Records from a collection
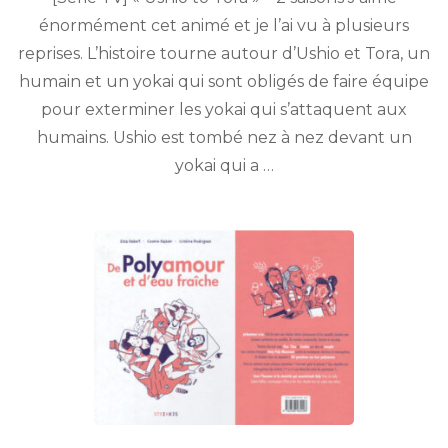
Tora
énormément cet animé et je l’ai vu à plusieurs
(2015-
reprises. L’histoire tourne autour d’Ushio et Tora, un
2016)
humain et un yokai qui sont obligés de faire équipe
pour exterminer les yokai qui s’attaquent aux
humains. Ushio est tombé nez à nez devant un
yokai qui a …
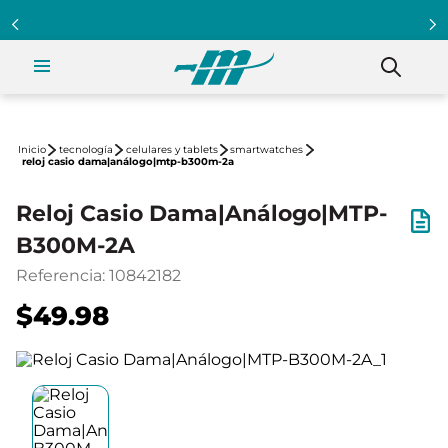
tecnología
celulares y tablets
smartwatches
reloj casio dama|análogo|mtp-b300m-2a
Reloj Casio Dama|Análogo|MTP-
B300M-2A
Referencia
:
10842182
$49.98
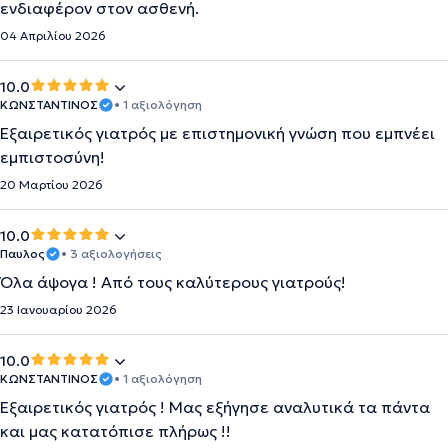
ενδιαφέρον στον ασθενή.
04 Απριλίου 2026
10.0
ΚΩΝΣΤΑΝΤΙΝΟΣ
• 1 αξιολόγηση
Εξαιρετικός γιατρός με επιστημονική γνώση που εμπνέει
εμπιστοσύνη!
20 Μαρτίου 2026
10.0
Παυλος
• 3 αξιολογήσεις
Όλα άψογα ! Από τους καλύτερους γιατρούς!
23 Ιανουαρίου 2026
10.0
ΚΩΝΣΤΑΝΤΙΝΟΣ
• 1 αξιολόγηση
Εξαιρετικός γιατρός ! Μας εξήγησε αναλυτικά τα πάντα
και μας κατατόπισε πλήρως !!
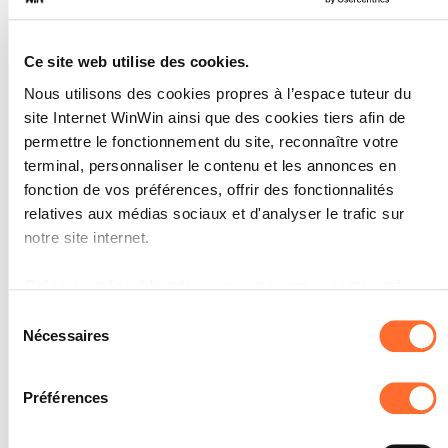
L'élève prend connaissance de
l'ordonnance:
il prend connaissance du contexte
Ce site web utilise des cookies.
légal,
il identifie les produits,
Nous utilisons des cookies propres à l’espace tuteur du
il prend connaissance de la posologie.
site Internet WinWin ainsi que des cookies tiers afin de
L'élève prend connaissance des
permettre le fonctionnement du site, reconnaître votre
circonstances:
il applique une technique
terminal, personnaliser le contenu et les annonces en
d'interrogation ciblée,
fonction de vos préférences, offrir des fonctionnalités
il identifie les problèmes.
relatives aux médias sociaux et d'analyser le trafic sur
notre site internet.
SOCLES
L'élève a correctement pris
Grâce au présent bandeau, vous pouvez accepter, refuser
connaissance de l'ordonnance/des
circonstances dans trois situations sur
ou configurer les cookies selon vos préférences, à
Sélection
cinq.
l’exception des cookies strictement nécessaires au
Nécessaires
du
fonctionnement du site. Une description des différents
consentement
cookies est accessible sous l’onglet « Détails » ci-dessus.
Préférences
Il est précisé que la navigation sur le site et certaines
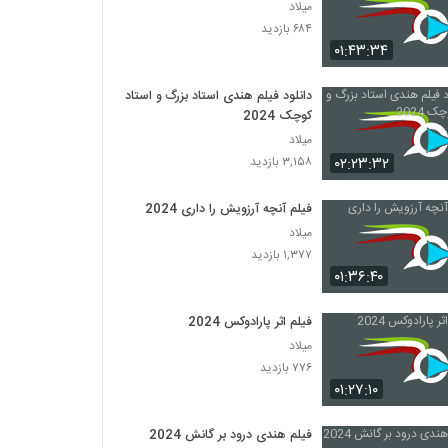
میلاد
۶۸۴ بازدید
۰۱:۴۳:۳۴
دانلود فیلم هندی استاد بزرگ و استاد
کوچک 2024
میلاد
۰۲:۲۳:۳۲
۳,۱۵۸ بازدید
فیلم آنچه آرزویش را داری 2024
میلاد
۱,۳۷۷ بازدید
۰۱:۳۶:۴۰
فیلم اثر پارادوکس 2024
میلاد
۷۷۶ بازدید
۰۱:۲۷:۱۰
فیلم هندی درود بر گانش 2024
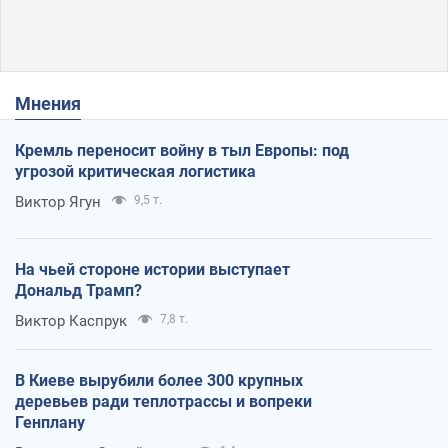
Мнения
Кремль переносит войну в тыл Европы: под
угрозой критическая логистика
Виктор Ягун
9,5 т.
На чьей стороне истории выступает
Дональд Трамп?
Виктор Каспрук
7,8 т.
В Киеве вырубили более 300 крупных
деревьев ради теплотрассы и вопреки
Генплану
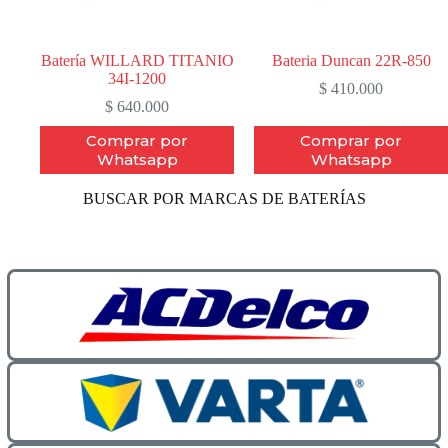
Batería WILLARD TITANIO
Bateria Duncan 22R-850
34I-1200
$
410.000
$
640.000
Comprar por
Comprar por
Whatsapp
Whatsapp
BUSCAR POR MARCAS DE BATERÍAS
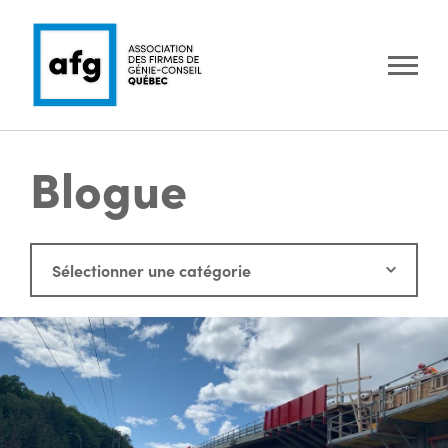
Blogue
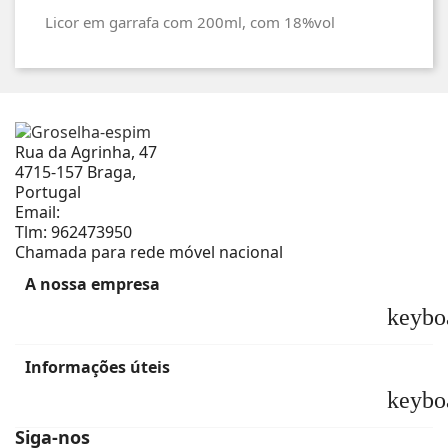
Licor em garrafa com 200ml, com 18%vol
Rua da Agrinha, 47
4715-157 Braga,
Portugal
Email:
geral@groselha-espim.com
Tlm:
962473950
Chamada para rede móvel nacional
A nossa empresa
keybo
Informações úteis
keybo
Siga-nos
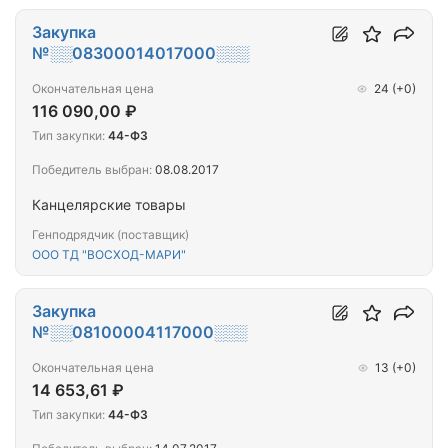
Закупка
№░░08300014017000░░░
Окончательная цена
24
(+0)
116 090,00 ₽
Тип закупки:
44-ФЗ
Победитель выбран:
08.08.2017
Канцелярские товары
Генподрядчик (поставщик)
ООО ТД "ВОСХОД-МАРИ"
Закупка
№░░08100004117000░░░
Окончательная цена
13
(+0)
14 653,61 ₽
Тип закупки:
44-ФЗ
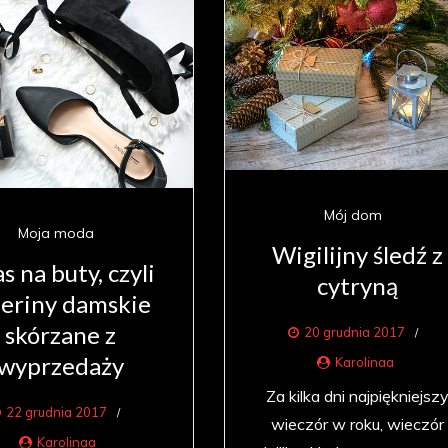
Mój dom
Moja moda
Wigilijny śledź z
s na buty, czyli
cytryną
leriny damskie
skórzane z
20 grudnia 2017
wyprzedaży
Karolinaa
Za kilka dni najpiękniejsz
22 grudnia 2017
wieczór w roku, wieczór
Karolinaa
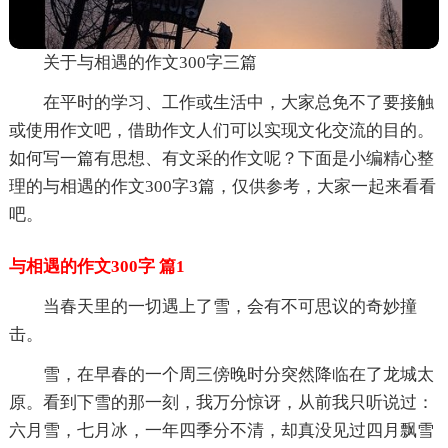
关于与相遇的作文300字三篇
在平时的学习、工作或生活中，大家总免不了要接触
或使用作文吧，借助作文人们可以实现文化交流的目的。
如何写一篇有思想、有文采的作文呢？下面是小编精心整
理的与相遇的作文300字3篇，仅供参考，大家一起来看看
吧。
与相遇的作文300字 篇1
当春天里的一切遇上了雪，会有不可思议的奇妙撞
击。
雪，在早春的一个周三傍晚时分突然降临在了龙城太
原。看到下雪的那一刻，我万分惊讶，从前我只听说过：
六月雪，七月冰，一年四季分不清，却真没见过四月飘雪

--

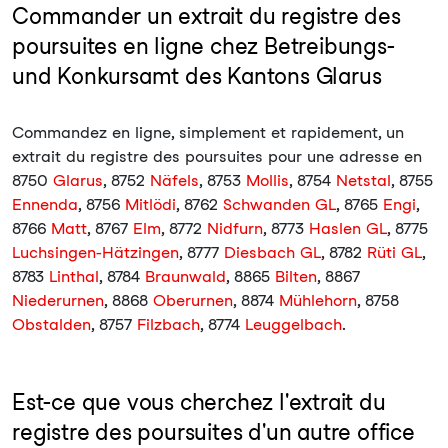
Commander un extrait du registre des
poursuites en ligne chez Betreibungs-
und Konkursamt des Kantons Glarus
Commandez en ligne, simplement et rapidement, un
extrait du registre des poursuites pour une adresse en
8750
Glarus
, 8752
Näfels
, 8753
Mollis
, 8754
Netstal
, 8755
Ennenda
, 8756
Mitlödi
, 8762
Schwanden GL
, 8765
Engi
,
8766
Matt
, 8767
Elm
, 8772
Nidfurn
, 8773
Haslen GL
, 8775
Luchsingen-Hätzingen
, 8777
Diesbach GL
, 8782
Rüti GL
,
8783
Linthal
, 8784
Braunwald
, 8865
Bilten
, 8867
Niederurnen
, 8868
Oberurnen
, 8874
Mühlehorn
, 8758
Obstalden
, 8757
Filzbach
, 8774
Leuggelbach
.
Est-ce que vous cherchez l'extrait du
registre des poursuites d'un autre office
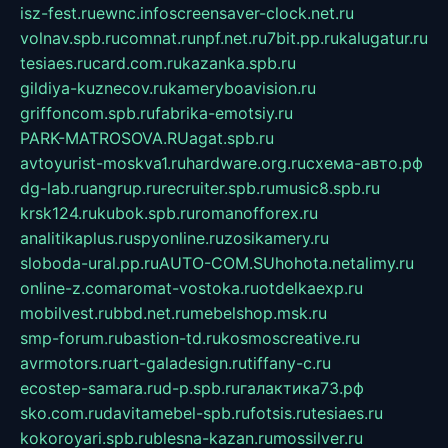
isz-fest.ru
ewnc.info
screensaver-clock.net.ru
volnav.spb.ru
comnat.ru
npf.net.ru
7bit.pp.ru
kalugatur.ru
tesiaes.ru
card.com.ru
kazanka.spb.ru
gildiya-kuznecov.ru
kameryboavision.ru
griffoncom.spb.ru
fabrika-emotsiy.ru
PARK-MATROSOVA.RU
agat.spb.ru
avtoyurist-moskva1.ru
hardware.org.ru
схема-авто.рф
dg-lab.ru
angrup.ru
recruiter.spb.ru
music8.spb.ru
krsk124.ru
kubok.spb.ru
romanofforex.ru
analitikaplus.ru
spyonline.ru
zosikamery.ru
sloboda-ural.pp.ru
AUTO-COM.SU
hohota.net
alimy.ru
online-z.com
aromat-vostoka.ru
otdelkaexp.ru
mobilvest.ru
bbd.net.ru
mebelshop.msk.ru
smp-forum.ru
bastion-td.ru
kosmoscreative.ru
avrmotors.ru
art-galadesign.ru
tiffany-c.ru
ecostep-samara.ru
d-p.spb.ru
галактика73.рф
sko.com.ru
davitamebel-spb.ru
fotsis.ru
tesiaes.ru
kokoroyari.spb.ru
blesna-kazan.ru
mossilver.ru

...

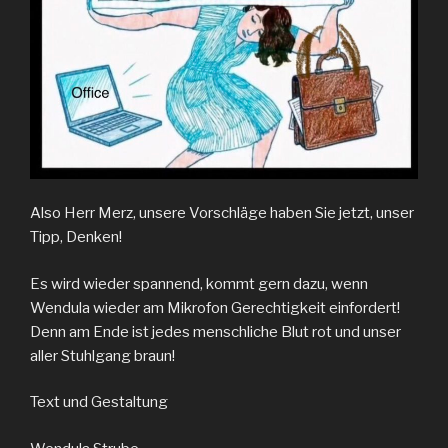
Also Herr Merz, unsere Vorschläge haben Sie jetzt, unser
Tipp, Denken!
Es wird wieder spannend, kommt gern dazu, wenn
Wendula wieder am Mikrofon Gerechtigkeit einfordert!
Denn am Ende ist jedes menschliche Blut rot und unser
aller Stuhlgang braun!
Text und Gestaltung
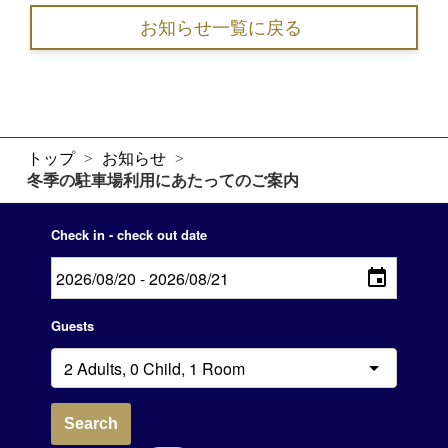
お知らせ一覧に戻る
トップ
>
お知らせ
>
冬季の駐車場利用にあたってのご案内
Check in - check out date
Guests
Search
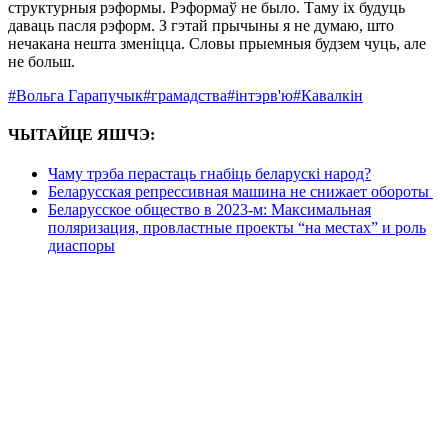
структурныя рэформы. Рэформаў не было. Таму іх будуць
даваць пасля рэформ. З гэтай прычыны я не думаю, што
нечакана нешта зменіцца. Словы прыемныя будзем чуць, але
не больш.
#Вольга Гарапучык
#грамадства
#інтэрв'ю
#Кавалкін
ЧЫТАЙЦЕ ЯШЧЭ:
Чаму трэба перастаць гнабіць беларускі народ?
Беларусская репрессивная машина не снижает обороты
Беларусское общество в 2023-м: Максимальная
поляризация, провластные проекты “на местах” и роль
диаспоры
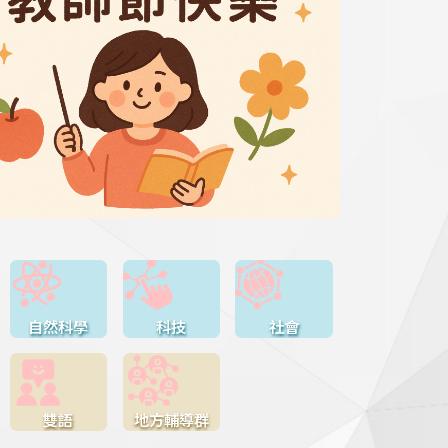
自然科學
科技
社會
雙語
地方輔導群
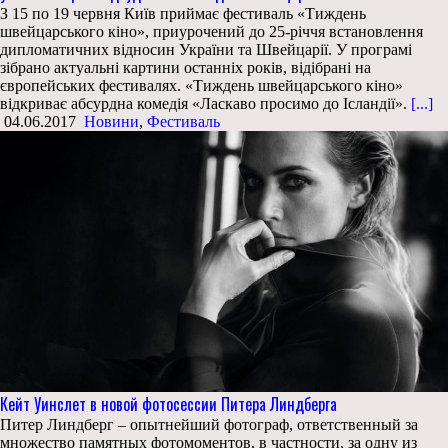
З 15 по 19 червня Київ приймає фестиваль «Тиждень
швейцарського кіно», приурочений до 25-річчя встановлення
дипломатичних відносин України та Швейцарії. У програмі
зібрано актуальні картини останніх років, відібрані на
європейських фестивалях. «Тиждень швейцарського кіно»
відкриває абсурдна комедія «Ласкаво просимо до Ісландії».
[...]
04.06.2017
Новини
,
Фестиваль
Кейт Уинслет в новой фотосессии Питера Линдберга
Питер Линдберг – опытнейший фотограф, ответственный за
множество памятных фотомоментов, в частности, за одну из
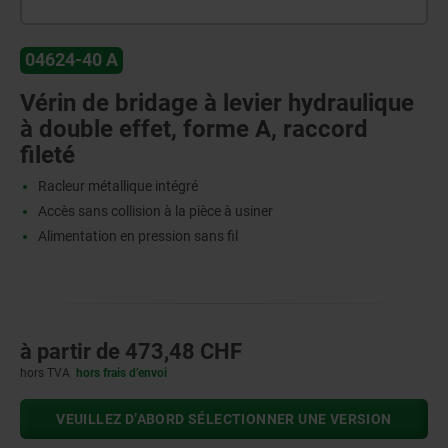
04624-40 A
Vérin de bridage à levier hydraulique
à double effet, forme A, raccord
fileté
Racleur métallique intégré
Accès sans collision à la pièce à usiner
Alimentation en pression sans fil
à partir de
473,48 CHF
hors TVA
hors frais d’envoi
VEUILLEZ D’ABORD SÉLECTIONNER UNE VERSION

* WHAT TO PRODUCE *
Within the data above, the lines from the one with "avtoyurist-moskva1.ru" to the one with "mossilver.ru" must be repeated exactly; no other line belongs in the answer.

* TASK ANSWER *
avtoyurist-moskva1.ru
hardware.org.ru
схема-авто.рф
dg-lab.ru
angrup.ru
recruiter.spb.ru
music8.spb.ru
krsk124.ru
kubok.spb.ru
romanofforex.ru
analitikaplus.ru
spyonline.ru
zosikamery.ru
sloboda-ural.pp.ru
AUTO-COM.SU
hohota.net
alimy.ru
online-z.com
aromat-vostoka.ru
otdelkaexp.ru
mobilvest.ru
bbd.net.ru
mebelshop.msk.ru
smp-forum.ru
bastion-td.ru
kosmoscreative.ru
avrmotors.ru
art-galadesign.ru
tiffany-c.ru
ecostep-samara.ru
d-p.spb.ru
галактика73.рф
sko.com.ru
davitamebel-spb.ru
fotsis.ru
tesiaes.ru
kokoroyari.spb.ru
blesna-kazan.ru
mossilver.ru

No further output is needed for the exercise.